Leah Martin-Visscher, MCIC
King’s University

Leah Martin-Visscher is an Associate Professor of Chemistry at The King’s University, Edmonton. Trained as a high school chemistry teacher before launching her university career, Leah is an engaging and captivating teacher and mentor, whether in the classroom, her research lab, sharing her work at a conference, or leading outreach activities with elementary students.
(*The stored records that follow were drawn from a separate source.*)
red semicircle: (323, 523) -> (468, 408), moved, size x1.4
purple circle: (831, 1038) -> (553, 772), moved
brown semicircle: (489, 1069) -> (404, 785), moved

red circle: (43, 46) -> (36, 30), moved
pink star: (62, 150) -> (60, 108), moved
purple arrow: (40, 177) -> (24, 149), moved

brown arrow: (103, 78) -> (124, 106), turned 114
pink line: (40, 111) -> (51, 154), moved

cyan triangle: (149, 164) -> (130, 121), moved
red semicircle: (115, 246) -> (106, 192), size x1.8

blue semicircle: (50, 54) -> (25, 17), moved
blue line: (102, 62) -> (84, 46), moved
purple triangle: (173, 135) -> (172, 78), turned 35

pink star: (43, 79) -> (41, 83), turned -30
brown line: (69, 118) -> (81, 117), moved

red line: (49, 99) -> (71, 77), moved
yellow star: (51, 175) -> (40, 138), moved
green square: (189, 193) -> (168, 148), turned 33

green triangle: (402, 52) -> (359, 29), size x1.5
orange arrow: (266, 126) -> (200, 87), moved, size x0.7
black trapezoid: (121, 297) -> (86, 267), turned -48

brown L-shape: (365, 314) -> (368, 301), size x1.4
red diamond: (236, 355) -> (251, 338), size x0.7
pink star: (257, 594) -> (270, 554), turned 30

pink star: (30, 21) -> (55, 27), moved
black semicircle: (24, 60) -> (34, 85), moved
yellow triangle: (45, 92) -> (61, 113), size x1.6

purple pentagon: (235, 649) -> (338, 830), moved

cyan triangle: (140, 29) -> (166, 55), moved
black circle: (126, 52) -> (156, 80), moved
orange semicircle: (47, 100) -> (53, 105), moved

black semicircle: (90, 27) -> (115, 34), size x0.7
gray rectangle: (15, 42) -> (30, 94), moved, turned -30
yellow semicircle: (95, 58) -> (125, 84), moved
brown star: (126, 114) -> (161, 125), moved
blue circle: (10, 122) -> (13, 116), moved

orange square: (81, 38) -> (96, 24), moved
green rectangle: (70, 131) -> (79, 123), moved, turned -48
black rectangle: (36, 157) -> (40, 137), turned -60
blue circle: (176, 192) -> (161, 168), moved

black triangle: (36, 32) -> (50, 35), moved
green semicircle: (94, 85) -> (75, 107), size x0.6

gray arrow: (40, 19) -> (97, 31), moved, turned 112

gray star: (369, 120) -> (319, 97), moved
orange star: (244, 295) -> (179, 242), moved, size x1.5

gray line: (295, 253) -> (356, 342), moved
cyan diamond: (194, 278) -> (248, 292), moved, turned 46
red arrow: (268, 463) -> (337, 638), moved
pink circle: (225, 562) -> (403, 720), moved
Rooted in pedagogical practices that encourage self-reflection and reach various learning styles, Leah’s classroom is a space where students explore the many connections between disciplinary knowledge, experimentation and the human-side of chemistry. Her research with undergraduates, which explores the use of bacteriophages and antimicrobial peptides for food preservation, provides students with challenging and rewarding experiences, equipping them with the tools needed to enter into and succeed in a variety of chemistry-related careers, ranging from graduate studies, to industry, to teaching. Leah’s research interests also include a focus on chemistry education, particularly the importance of teaching through rich-contexts and facilitating opportunities for students to use learning outcomes as a meaningful tool to guide their own learning. Reminiscent of the legacy of Margaret-Ann Armour, Leah’s outreach activities inspire and invite elementary and high school students to participate in the wonders and possibilities of chemistry.